Page images and extracted text:
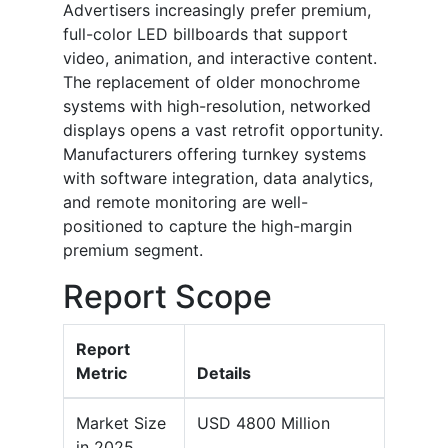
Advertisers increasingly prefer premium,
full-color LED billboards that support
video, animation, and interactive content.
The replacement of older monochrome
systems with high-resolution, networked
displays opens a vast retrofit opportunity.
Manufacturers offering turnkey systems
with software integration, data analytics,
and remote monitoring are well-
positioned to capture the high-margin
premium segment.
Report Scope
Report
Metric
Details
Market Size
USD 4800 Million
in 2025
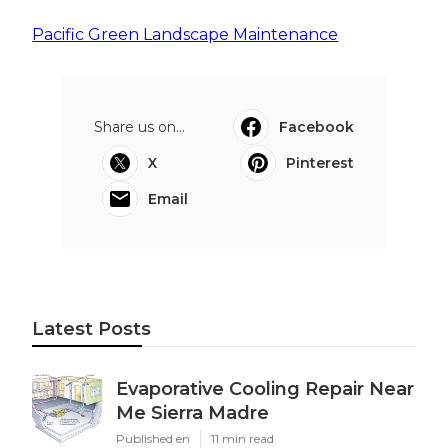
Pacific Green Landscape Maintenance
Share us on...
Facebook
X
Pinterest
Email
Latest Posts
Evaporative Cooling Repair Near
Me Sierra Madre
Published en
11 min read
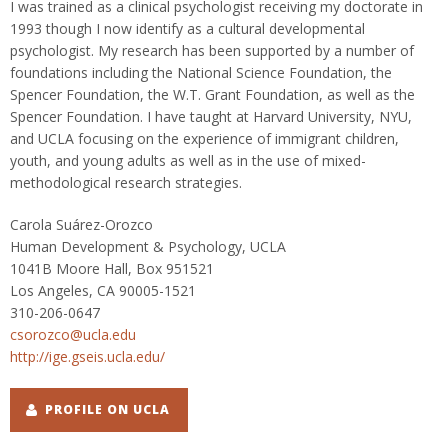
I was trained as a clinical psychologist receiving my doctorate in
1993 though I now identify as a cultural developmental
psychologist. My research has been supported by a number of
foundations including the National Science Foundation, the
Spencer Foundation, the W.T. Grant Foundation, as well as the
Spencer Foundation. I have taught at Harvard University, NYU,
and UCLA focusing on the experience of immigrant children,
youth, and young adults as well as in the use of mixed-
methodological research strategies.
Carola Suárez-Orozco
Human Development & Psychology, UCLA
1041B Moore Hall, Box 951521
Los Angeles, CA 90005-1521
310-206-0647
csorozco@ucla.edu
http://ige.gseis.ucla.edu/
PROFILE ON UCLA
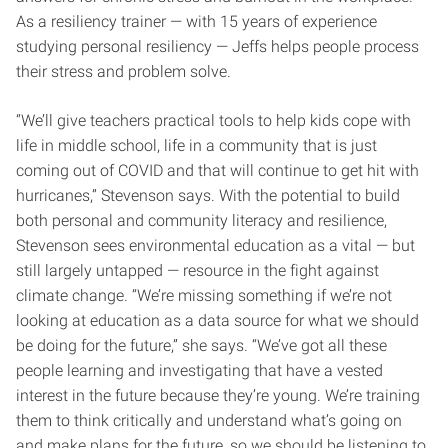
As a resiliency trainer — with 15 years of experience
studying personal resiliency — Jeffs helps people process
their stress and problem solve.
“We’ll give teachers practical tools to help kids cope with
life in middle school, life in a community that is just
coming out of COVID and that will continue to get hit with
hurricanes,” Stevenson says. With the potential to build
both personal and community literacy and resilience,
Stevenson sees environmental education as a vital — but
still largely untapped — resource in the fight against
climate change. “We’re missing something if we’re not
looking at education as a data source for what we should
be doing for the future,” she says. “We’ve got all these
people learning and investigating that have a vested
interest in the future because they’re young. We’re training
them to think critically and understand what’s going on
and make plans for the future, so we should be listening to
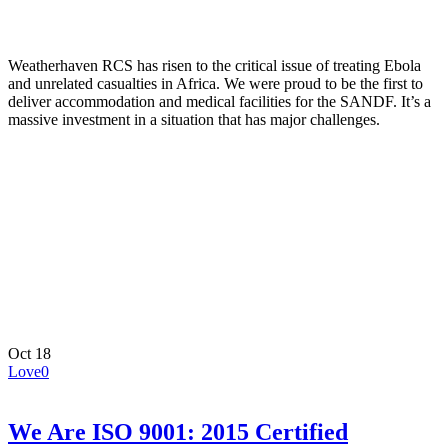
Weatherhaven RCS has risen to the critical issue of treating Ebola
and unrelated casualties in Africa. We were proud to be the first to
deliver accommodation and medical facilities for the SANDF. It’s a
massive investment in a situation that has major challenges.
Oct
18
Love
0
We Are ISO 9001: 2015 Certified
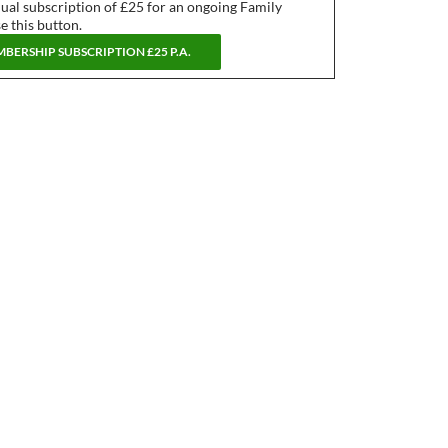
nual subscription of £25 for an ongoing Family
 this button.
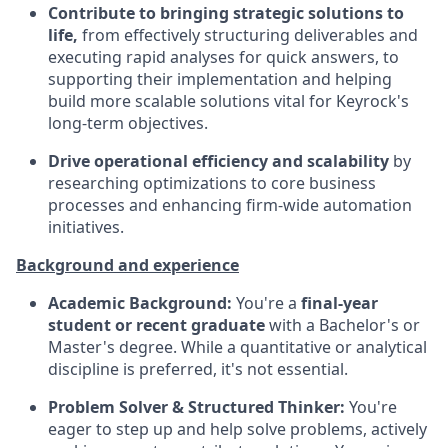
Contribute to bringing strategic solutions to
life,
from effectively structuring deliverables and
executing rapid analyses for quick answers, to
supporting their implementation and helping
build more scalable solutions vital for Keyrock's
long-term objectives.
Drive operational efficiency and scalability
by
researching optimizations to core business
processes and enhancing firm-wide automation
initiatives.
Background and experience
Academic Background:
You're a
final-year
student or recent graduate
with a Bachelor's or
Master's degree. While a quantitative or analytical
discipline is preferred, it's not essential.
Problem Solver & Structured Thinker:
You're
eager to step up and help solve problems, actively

What you should do =
Leaving pictures out, output the lines of the data above from the one with "310-206-0647" through the one with "if we’re not", word for word.

Answer below =
310-206-0647
csorozco@ucla.edu
http://ige.gseis.ucla.edu/
PROFILE ON UCLA
As a resiliency trainer — with 15 years of experience
studying personal resiliency — Jeffs helps people process
their stress and problem solve.
“We’ll give teachers practical tools to help kids cope with
life in middle school, life in a community that is just
coming out of COVID and that will continue to get hit with
hurricanes,” Stevenson says. With the potential to build
both personal and community literacy and resilience,
Stevenson sees environmental education as a vital — but
still largely untapped — resource in the fight against
climate change. “We’re missing something if we’re not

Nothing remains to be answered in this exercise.